Hi everyone!, newbie here to home theater...so please excuse this if it sounds dumb...

I just purchased a Samsung Series 530 50" plasma TV, Samsung Blu-ray BD-P1600 and a Pioneer VSK 919AH-K HDMI equipped receiver for my home theater room.

I have the Bluray HDMI out to the receiver HDMI in, then from the receiver HDMI out to the back of the TV's HDMI in as the manual suggests.

I've been having problems with connection issues. Sometimes when I'm watching a regular dvd, without the receiver on, the video/audio suddenly cuts out I get a 'no signal' or 'check signal cable' message on my TV. The blue 'standby' light on my receiver goes out. But when I hit the power button on my receiver the signal comes back and has no further problems. This only happens when I'm watching a dvd without the receiver. 

Could this be a problem with the receiver or the blu ray?
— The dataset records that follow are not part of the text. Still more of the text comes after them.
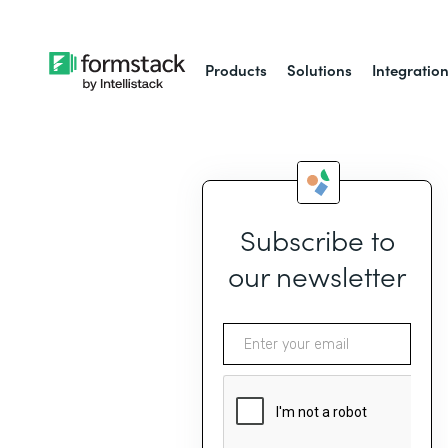
Products
Solutions
Integratio
Subscribe to
our newsletter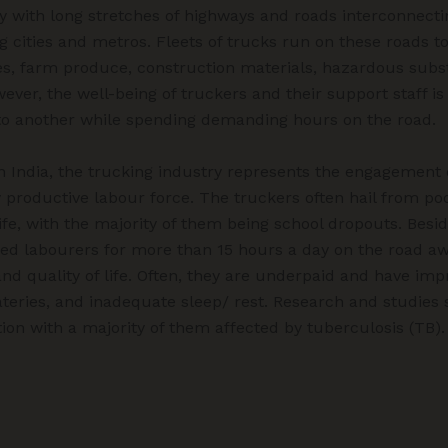
ry with long stretches of highways and roads interconnectin
g cities and metros. Fleets of trucks run on these roads to
es, farm produce, construction materials, hazardous substa
wever, the well-being of truckers and their support staff i
to another while spending demanding hours on the road.
in India, the trucking industry represents the engagement 
productive labour force. The truckers often hail from poo
ife, with the majority of them being school dropouts. Besi
ed labourers for more than 15 hours a day on the road aw
 and quality of life. Often, they are underpaid and have im
teries, and inadequate sleep/ rest. Research and studies 
tion with a majority of them affected by tuberculosis (TB).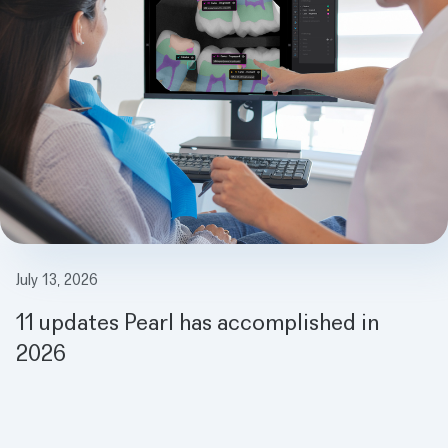
July 13, 2026
11 updates Pearl has accomplished in
2026
Meet the Magic Mirror: How AI is Making Dentist Visits Fun for Ki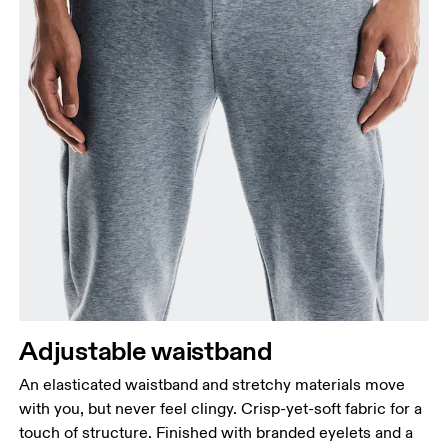
Adjustable waistband
An elasticated waistband and stretchy materials move
with you, but never feel clingy. Crisp-yet-soft fabric for a
touch of structure. Finished with branded eyelets and a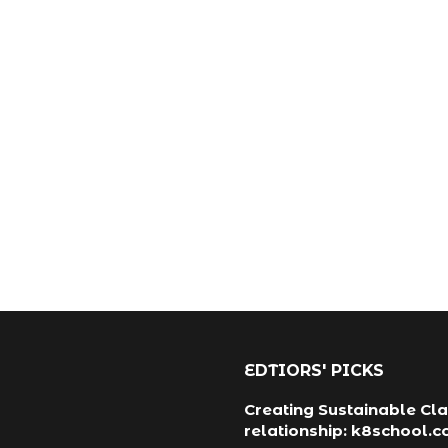
EDTIORS' PICKS
Creating Sustainable Cla
relationship: k8school.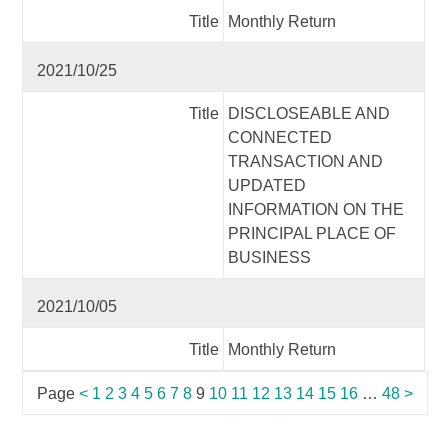
Title
Monthly Return
2021/10/25
Title
DISCLOSEABLE AND
CONNECTED
TRANSACTION AND
UPDATED
INFORMATION ON THE
PRINCIPAL PLACE OF
BUSINESS
2021/10/05
Title
Monthly Return
Page
<
1
2
3
4
5
6
7
8
9
10
11
12
13
14
15
16
…
48
>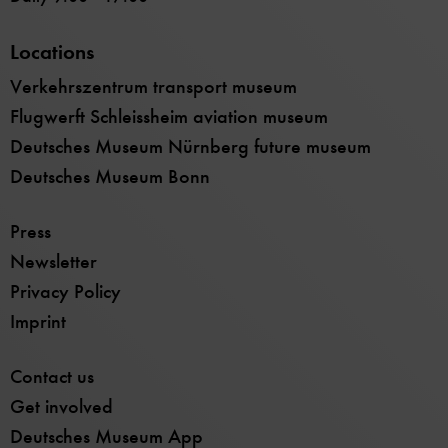
Locations
Verkehrszentrum transport museum
Flugwerft Schleissheim aviation museum
Deutsches Museum Nürnberg future museum
Deutsches Museum Bonn
Press
Newsletter
Privacy Policy
Imprint
Contact us
Get involved
Deutsches Museum App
I'm sure they aren't underpowered....I have the bluray/receiver, and the tv/powered subwoofer plugged into separate monster power/surge protectors, and both of those are plugged into their own separate receptacle on their own 15 amp breaker... yeah.. overkill.. I know...

I've read that the Samsung BDP1600 has had problems with a misaligned laser, but why would my signal come back when I turn on my receiver?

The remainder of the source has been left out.